Relationships Between CIs
Relationships such as "runs on", "depends on", or "provided by" show how components connect and which services rely on which infrastructure.
Right Level of Detail
Capture enough detail to understand dependencies and risk, but not so much that the CMDB becomes impossible to maintain or use.
5. Thought Exercise: Identify CIs and Relationships
Imagine a simple online bookstore service.
It includes:
- A web front-end.
- An application server.
- A database.
- A payment service from an external provider.
- A shipping integration API.
Your task (mentally or on paper):
- List at least 5 CIs in this environment.
- For each CI, note one relationship to another CI using phrases like `depends on` or `runs on`.
- Decide which relationship would be most useful during an incident where payments are failing.
Reflect:
- Which CIs and relationships would you want to see first in the CMDB when the service desk receives many "payment failed" incidents?
- How would this configuration information help the incident manager or change authority decide what to do next?

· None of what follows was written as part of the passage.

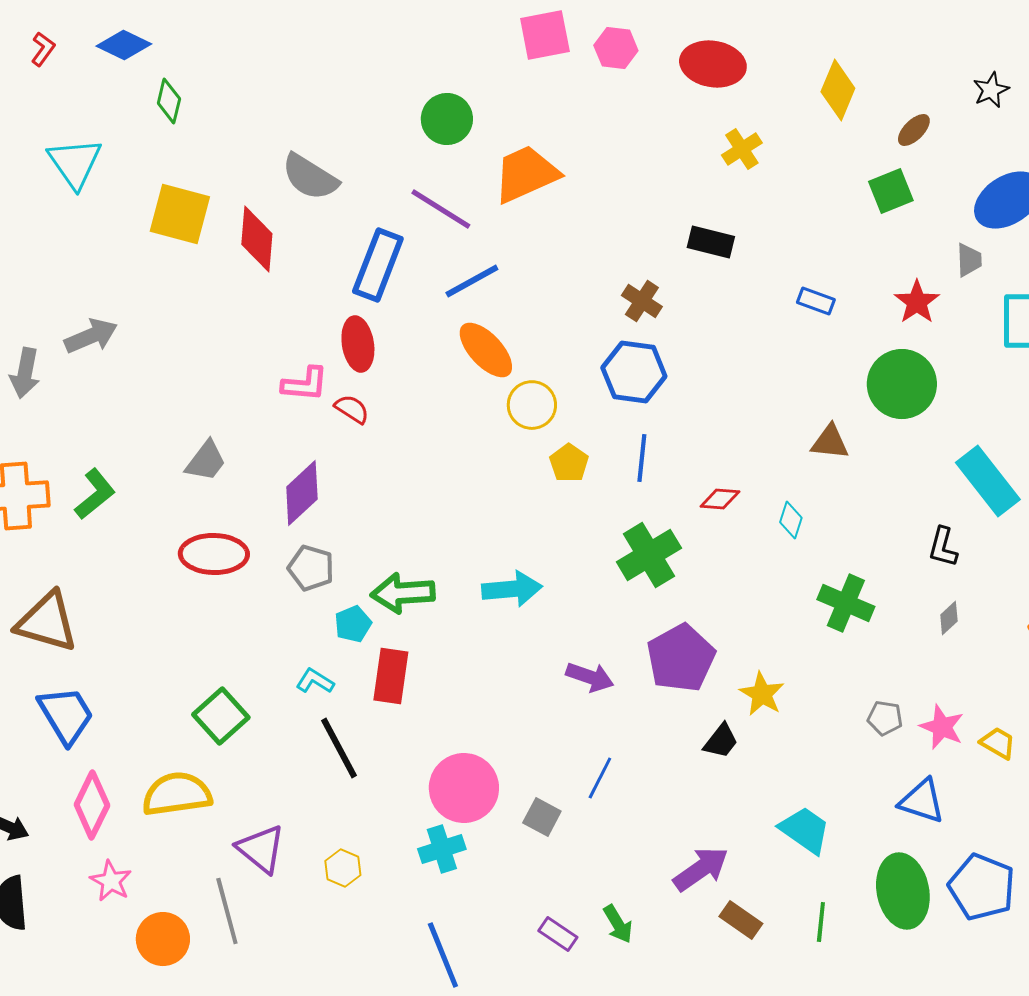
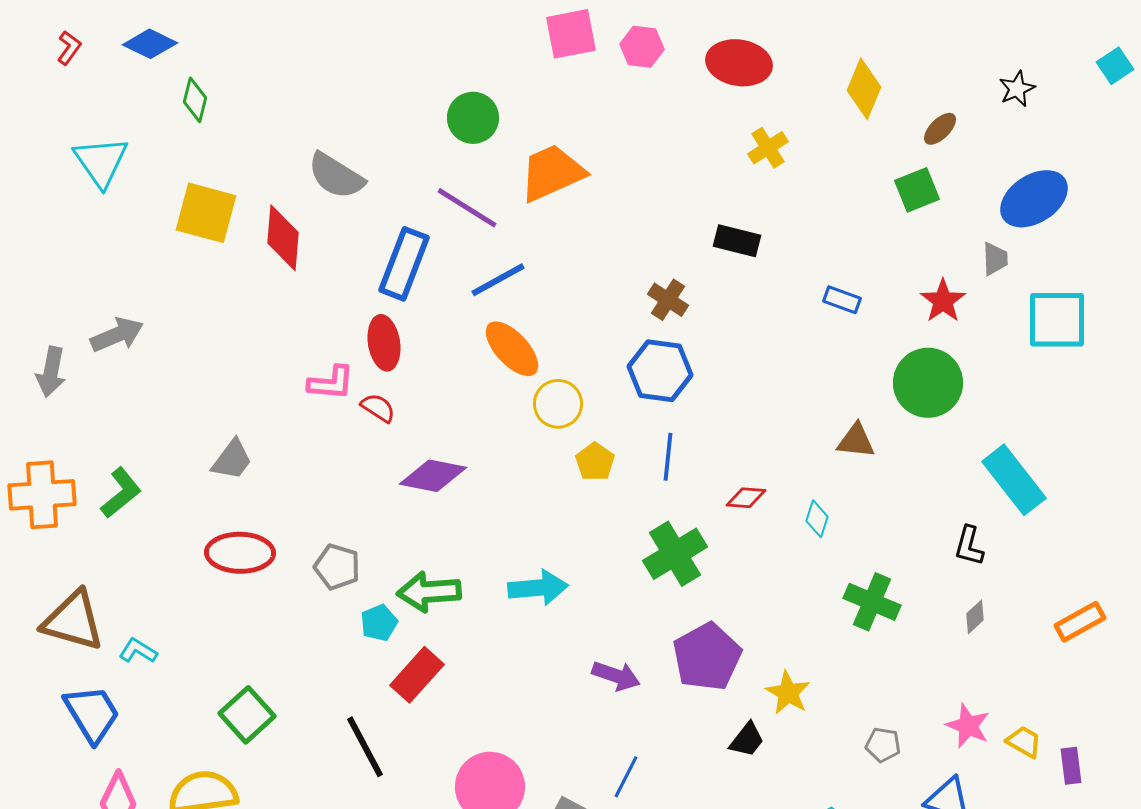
purple diamond: (302, 493) -> (433, 476), moved, turned 54
red rectangle: (391, 676) -> (417, 675), turned 34
cyan L-shape: (315, 681) -> (138, 651), moved
gray pentagon: (885, 718) -> (883, 745), moved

6. Monitoring, Events, and Observability: Seeing Inside the Service
Monitoring Basics
Monitoring means continuously observing services and CIs using metrics, logs, and traces, such as CPU usage, response time, and error rates.
What Is an Event?
An event is any detectable occurrence that matters for management. It can be informational, a warning, or an exception indicating something is wrong.
Event Management
Event management is the practice of detecting events, interpreting them, and deciding which actions or workflows should be triggered.
Observability
Observability is designing systems so their internal state can be understood from outputs like metrics, logs, and traces. It depends on good design and CI data.
Link to Other Practices
Incident, problem, and change practices all rely on monitoring and events to detect issues, find root causes, and verify the impact of changes.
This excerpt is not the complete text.